Stored data:
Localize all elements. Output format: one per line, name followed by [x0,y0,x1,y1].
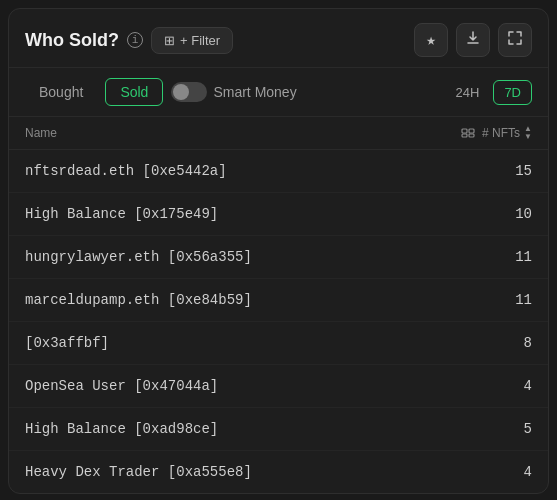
toggle-knob [173,84,189,100]
who-sold-card: Who Sold? i ⊞ + Filter ★ [8,8,549,494]
row-name: [0x3affbf] [25,335,109,351]
smart-money-toggle[interactable] [171,82,207,102]
time-filter-group: 24H 7D [446,80,532,105]
smart-money-toggle-container: Smart Money [171,82,296,102]
page-title: Who Sold? [25,30,119,51]
row-name: hungrylawyer.eth [0x56a355] [25,249,252,265]
col-nfts-header[interactable]: # NFTs ▲ ▼ [461,125,532,141]
row-count: 11 [515,249,532,265]
info-icon[interactable]: i [127,32,143,48]
table-row[interactable]: nftsrdead.eth [0xe5442a] 15 [9,150,548,193]
filter-button[interactable]: ⊞ + Filter [151,27,233,54]
table-header: Name # NFTs ▲ ▼ [9,117,548,150]
expand-button[interactable] [498,23,532,57]
row-name: Heavy Dex Trader [0xa555e8] [25,464,252,480]
row-name: nftsrdead.eth [0xe5442a] [25,163,227,179]
smart-money-label: Smart Money [213,84,296,100]
star-icon: ★ [426,30,436,50]
expand-icon [507,30,523,51]
svg-rect-1 [469,129,474,133]
row-name: High Balance [0xad98ce] [25,421,218,437]
controls-bar: Bought Sold Smart Money 24H 7D [9,68,548,117]
row-name: marceldupamp.eth [0xe84b59] [25,292,252,308]
row-count: 5 [524,421,532,437]
svg-rect-0 [462,129,467,133]
download-icon [465,30,481,51]
row-name: OpenSea User [0x47044a] [25,378,218,394]
col-name-header: Name [25,126,461,140]
svg-rect-3 [469,134,474,137]
tab-sold[interactable]: Sold [105,78,163,106]
table-row[interactable]: marceldupamp.eth [0xe84b59] 11 [9,279,548,322]
filter-icon: ⊞ [164,33,175,48]
header-right: ★ [414,23,532,57]
row-count: 4 [524,464,532,480]
table-row[interactable]: High Balance [0x175e49] 10 [9,193,548,236]
time-7d-button[interactable]: 7D [493,80,532,105]
table-row[interactable]: Heavy Dex Trader [0xa555e8] 4 [9,451,548,493]
sort-arrows[interactable]: ▲ ▼ [524,125,532,141]
row-name: High Balance [0x175e49] [25,206,218,222]
row-count: 15 [515,163,532,179]
header-left: Who Sold? i ⊞ + Filter [25,27,233,54]
row-count: 4 [524,378,532,394]
card-header: Who Sold? i ⊞ + Filter ★ [9,9,548,68]
table-row[interactable]: High Balance [0xad98ce] 5 [9,408,548,451]
tab-bought[interactable]: Bought [25,79,97,105]
download-button[interactable] [456,23,490,57]
table-row[interactable]: [0x3affbf] 8 [9,322,548,365]
row-count: 8 [524,335,532,351]
row-count: 10 [515,206,532,222]
table-row[interactable]: OpenSea User [0x47044a] 4 [9,365,548,408]
time-24h-button[interactable]: 24H [446,81,490,104]
row-count: 11 [515,292,532,308]
star-button[interactable]: ★ [414,23,448,57]
table-row[interactable]: hungrylawyer.eth [0x56a355] 11 [9,236,548,279]
svg-rect-2 [462,134,467,137]
table-body: nftsrdead.eth [0xe5442a] 15 High Balance… [9,150,548,493]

Task directions: For every line in the data above that has the string "User", return that line.

Answer to this exercise:
row-name: OpenSea User [0x47044a] [25,378,218,394]
table-row[interactable]: OpenSea User [0x47044a] 4 [9,365,548,408]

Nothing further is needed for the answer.